[I18n-sig] Unicode surrogates: just say no!

Machin, John JMachin@Colonial.com.au
Thu, 28 Jun 2001 09:14:17 +1000


Guido said:
   But on a narrow interpreter, that's a valid surrogate pair, so it's a
   single character, so ord() *should* return 0x10000 for this example.

IMO, once you say that a "valid surrogate pair" is a "single
character" in a narrow implementation, people will want to do
the indexing / slicing /dicing thing as well. ord() is just the 
thin end of the wedge.

"No" should mean "no".

unichr() and ord() should be inverses *only*
in respect of scalar values up to sys.maxunicode.

-----Original Message-----
From: Guido van Rossum [mailto:guido@digicool.com]
Sent: Thursday, 28 June 2001 8:59
To: Machin, John
Cc: Paul Prescod; i18n-sig@python.org
Subject: Re: [I18n-sig] Unicode surrogates: just say no!


> The "nice pair of invariants" for unichr() and ord() seem to involve
> what I call "all that variable-length mucking about" and Tim more
> robustly called "crap".
> 
> IMO, there should be a very short list of places where a narrow 
> Unicode implementation will need to know anything at all about
> surrogates.

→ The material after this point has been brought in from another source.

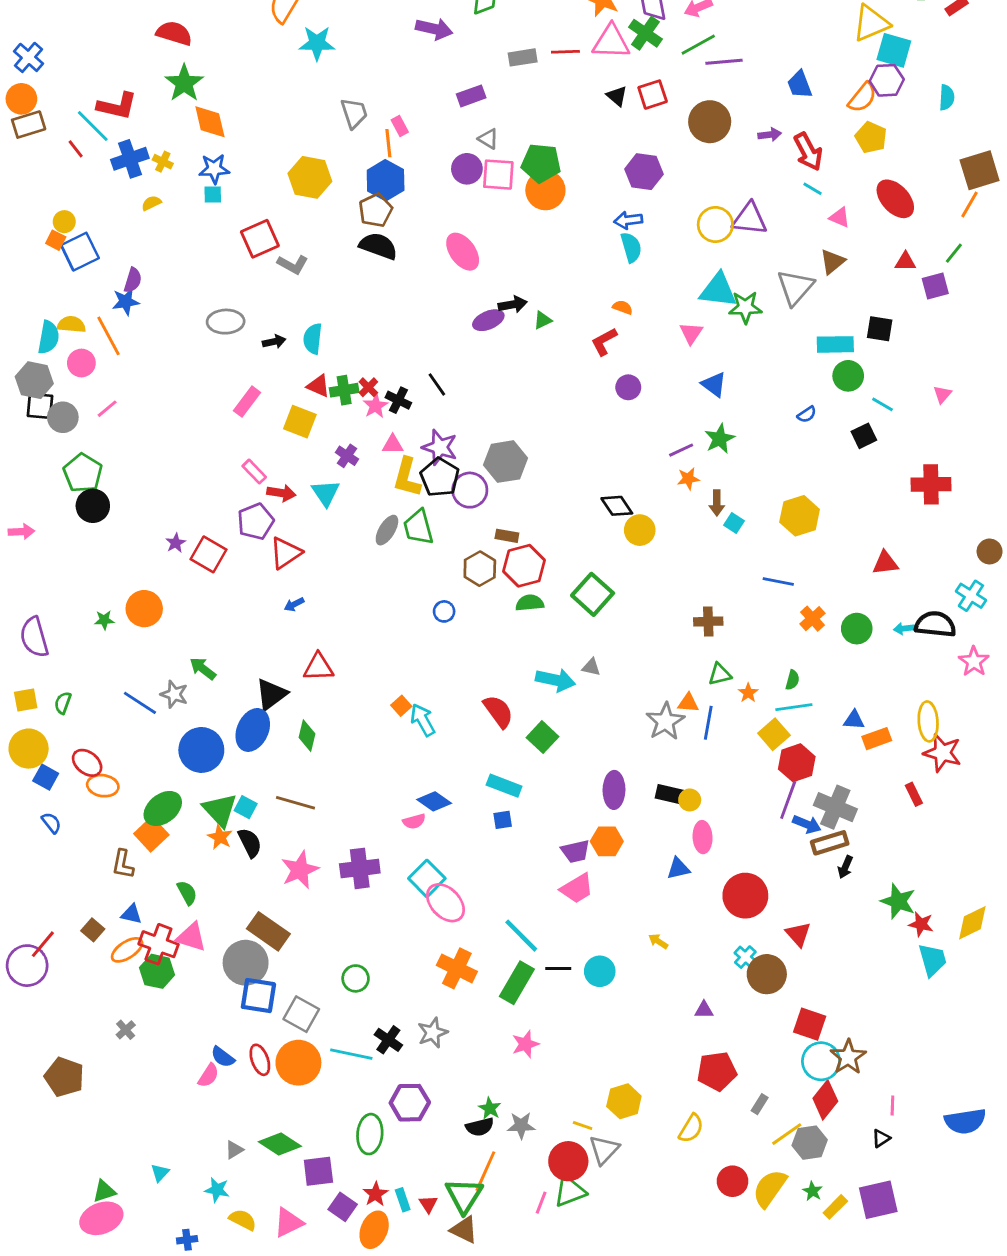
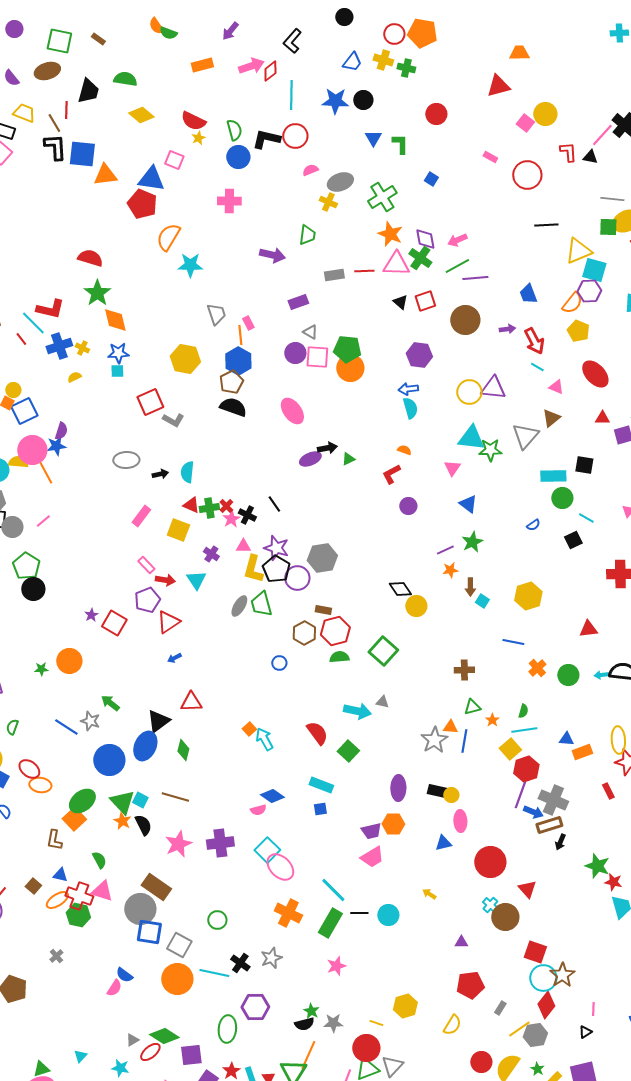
pink circle: (81, 363) -> (32, 450), moved, size x1.5
red ellipse: (260, 1060) -> (150, 1052), moved, turned 70
gray triangle: (604, 1150) -> (392, 1066), moved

This short list will include codecs, the 
> \Uxxxxxxxx notation for literals, and unichr() --- the users can 
> ship it into the warehouse and ship it out again, but it won't be
> processed as other than 16-bit values.  Attempts to place other
> items on the list should be rigorously justified.

Thanks, that's about what I wanted to say!  But I assume you meant to
include ord() in that list, as it is unichr()'s inverse.  We should
have one place that implements the surrogate creation magic (unichr)
and one place that implements the surrogate unpacking magic (ord).
(Plus \U, which is to act like unichr(), and codecs.)

> Guido asked:
>    What should ord(u'\uD800\uDC00') mean on a wide interpreter? 
> 
> IMO, this should mean an exception on *both* narrow and wide
> interpreters, just as ord("xy") does. ord() should expect one
> and only one *character*

But on a narrow interpreter, that's a valid surrogate pair, so it's a
single character, so ord() *should* return 0x10000 for this example.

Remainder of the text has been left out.